Despite GOP-Orchestrated Media Frenzy, Obamacare Poll Numbers Unchanged
Posted by Phoenix Woman on November 3, 2013
We knew we’d soon start seeing stories like this one:
The chaotic launch of President Barack Obama’s healthcare law has Democrats in Congress increasingly anxious about its potential impact on them in the 2014 elections and scrambling to protect themselves if the program’s problems persist.
Except it seems that after two solid weeks of demagoguery, Obamacare’s popularity — and the belief of Americans that the GOP shouldn’t be holding America hostage in order to undo Obamacare — hasn’t budged.

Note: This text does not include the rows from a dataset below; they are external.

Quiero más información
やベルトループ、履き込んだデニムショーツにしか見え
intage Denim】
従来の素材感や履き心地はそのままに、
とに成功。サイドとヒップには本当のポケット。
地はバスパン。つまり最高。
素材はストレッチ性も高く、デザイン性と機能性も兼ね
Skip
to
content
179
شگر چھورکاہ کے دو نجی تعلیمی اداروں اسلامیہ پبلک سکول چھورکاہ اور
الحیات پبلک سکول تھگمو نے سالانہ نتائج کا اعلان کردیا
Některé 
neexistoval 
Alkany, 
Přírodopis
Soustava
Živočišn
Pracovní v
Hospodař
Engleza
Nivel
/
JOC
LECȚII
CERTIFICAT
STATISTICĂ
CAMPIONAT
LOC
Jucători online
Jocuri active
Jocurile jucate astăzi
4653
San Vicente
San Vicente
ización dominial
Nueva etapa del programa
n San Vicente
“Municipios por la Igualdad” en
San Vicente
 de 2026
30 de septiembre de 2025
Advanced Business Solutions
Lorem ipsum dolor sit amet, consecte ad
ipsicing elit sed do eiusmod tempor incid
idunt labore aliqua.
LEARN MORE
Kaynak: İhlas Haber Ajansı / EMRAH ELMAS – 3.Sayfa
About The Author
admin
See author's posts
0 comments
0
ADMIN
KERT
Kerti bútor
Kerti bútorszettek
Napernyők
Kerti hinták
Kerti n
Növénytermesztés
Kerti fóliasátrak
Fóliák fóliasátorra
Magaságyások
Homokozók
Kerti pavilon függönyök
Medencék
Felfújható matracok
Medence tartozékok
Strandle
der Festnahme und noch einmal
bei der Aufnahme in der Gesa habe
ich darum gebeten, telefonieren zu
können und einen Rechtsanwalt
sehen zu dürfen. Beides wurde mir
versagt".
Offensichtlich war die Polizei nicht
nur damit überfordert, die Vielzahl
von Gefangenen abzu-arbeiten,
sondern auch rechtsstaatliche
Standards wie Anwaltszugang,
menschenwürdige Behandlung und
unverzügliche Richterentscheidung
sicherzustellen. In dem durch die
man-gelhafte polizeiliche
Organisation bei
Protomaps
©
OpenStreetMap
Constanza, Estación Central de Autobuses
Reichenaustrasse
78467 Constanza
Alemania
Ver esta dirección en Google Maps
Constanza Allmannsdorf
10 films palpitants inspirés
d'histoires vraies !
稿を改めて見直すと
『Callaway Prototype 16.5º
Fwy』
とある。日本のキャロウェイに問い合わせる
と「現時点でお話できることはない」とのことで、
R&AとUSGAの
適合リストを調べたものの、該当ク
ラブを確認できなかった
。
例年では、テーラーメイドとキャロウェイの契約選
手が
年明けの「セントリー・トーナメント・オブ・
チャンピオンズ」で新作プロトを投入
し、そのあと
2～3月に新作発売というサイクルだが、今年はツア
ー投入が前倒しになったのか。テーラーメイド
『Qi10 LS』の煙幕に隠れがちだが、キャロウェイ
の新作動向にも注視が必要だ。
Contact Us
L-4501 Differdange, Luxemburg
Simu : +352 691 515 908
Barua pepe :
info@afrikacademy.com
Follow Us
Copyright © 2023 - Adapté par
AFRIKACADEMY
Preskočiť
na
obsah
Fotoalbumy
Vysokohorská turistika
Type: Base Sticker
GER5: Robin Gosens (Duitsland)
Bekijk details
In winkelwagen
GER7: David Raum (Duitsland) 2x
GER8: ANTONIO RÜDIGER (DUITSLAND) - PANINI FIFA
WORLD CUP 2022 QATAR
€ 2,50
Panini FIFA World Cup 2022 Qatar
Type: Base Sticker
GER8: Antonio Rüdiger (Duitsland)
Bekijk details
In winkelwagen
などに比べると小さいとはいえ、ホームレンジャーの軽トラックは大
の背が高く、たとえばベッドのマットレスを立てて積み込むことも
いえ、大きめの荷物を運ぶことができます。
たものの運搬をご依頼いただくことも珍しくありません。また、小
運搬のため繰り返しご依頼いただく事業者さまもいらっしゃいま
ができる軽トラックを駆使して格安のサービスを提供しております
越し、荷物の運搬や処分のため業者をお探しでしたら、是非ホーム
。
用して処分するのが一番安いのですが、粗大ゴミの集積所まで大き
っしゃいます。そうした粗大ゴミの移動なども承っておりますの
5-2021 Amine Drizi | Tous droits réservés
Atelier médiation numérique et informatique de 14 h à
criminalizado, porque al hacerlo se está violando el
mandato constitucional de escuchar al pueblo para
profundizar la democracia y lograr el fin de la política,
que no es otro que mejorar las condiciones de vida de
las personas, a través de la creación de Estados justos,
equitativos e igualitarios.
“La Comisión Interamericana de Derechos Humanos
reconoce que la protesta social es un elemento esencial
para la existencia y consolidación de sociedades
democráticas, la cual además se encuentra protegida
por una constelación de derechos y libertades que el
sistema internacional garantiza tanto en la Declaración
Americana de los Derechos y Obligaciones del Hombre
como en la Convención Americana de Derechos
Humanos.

The gold standard of health care polling, the Kaiser Health Tracking Poll, is out for October and shows once again that the public is basically behind Obamacare, with significantly more wanting to keep it or expand it than to repeal it. Despite all of the Republicans’ efforts to sabotage it, public opinion about Obamacare has held steady, 44 percent unfavorable versus 38 percent favorable, but large majorities are still opposed to Republican sabotage.
A solid majority of the public (60 percent) say they oppose the idea of cutting off funding as a way to stop the law from being implemented, and a higher share would like to see Congress expand the law or keep it as is (47 percent) rather than repeal it (37 percent). Partisan divisions are as deep as ever, with four in ten Democrats saying the want Congress to expand the law, and a similar share of Republicans (42 percent) wanting to see the law repealed and not replaced.
In really bad news for Republicans, the public does not share their obsession with Obamacare. At all.
A recent NBC/WSJ poll had similar results:
Thirty-seven percent see it as a good idea, versus 47 percent who see it as a bad idea. That’s down from the 38 percent good idea, 43 percent bad idea in the previous survey. […]
In the poll, 37 percent say that the website woes are a short-term technical problem that can be fixed, while 31 percent believe they point to a longer-term issue with the law’s design that can’t be corrected.
Another 30 percent think it’s too soon to say.
Which makes Obamacare, again, more popular than Republicans. By 15 points.
The GOP’s shutdown silliness reminded me of 1995 and 1996. The insistence on demagoguing something when it’s not doing the GOP any good politically reminds me of 1998, when the public rejected their attempts to take down Bill Clinton over his personal life.
UPDATE: And as expected, the GOP efforts to demagogue the ACA website rollout are being ignored by Virginians. Terry McAuliffe still leads by seven points.